All sorts of surprising capabilities have been documented in young babies. We have already discussed several: imitating faces and recognizing the mother's voice. Here are some others:

What are some other capabilities discovered in newborns?

Pointing. Thomas Hannan, a researcher at Duke University, produced video evidence that babies 3-8 weeks of age could point with their fingers. This was true even though the parents had not noticed it and did not believe the babies were old enough to point. The behavior is identical to the pointing behavior of 1 year olds, Hannan said. By the time a baby is 1 year old, pointing is expected so parents recognize it (Turkington, 1992).

Counting. After researchers in the early 1990s reported evidence that babies had an innate "number sense," a "whole branch of cognitive psychology sprang up" to investigate the question. The results are mixed; some claim to have verified the phenomenon, others say the babies are just responding to simpler perceptual cues (Azar, 1999).

Language rule learning. Babies attend longer to sentences with unfamiliar structures than to sentences with familiar structures. This suggests that they are sensitive to the rules of language formation, on some level, well before they can talk (Marcus, Vijayan, Rao, & Vishton, 1999).

How is habituation used in many of these studies?

Most of these studies use a habituation/dishabituation paradigm (also called release from habituation; see p.229). Habituation is the nervous system's tendency to respond less and less to a familiar pattern. Babies habituate to familiar visual patterns and eventually stop looking at them. They perk up again and spend longer looking if they see a novel pattern (something they have not seen before).

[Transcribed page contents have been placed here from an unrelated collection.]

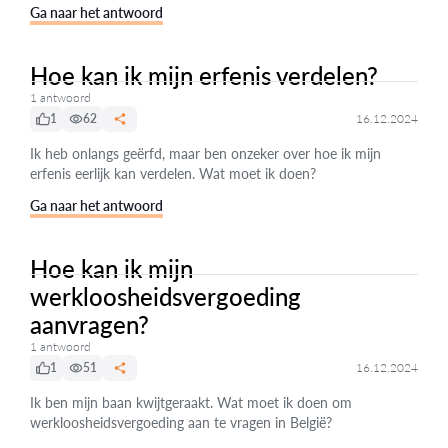
Ga naar het antwoord
Hoe kan ik mijn erfenis verdelen?
1 antwoord
1
62
16.12.2024
Ik heb onlangs geërfd, maar ben onzeker over hoe ik mijn
erfenis eerlijk kan verdelen. Wat moet ik doen?
Ga naar het antwoord
Hoe kan ik mijn
werkloosheidsvergoeding
aanvragen?
1 antwoord
1
51
16.12.2024
Ik ben mijn baan kwijtgeraakt. Wat moet ik doen om
werkloosheidsvergoeding aan te vragen in België?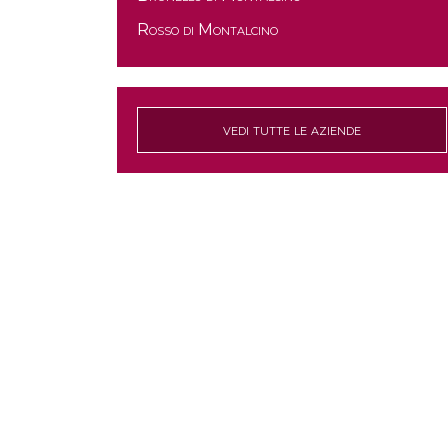
Rosso di Montalcino
vedi tutte le aziende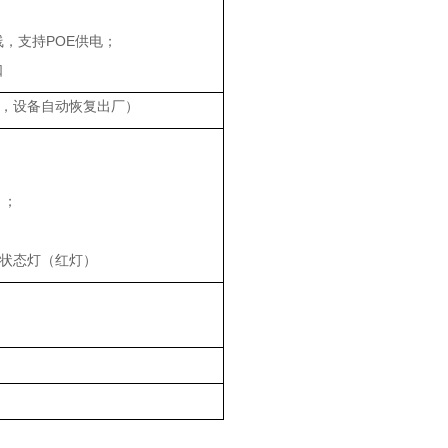
线，支持
POE
供电；
口
，设备自动恢复出厂）
）；
；
状态灯（红灯）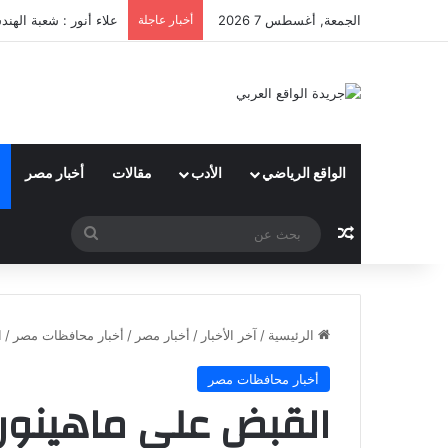
الجمعة, أغسطس 7 2026
أخبار عاجلة
علاء أنور : شعبة الهن
الواقع الرياضي
الأدب
مقالات
أخبار مصر
مقال عشوائي
بحث
عن
الرئيسية
/
آخر الأخبار
/
أخبار مصر
/
أخبار محافظات مصر
/
ا
أخبار محافظات مصر
القبض على ماهينور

To show that a baby can "count," the baby might be presented with a series of pictures showing two objects, always in random positions with a variety of colors. Eventually the baby grows tired and starts to look away. At some point, a picture with three objects is introduced into the series. If the baby suddenly orients to the stimulus and spends longer looking at the new stimulus than it has to the preceding series, this is taken as evidence that the baby notices the difference between two items and three items.

The findings above are surprising, but perhaps they are less surprising when you realize that similar capabilities have been demonstrated in non-human animals. Everything on the list above is a form of implicit or unspoken cognitive ability very different from the sorts of skill cultivated in school, where conscious effort is required.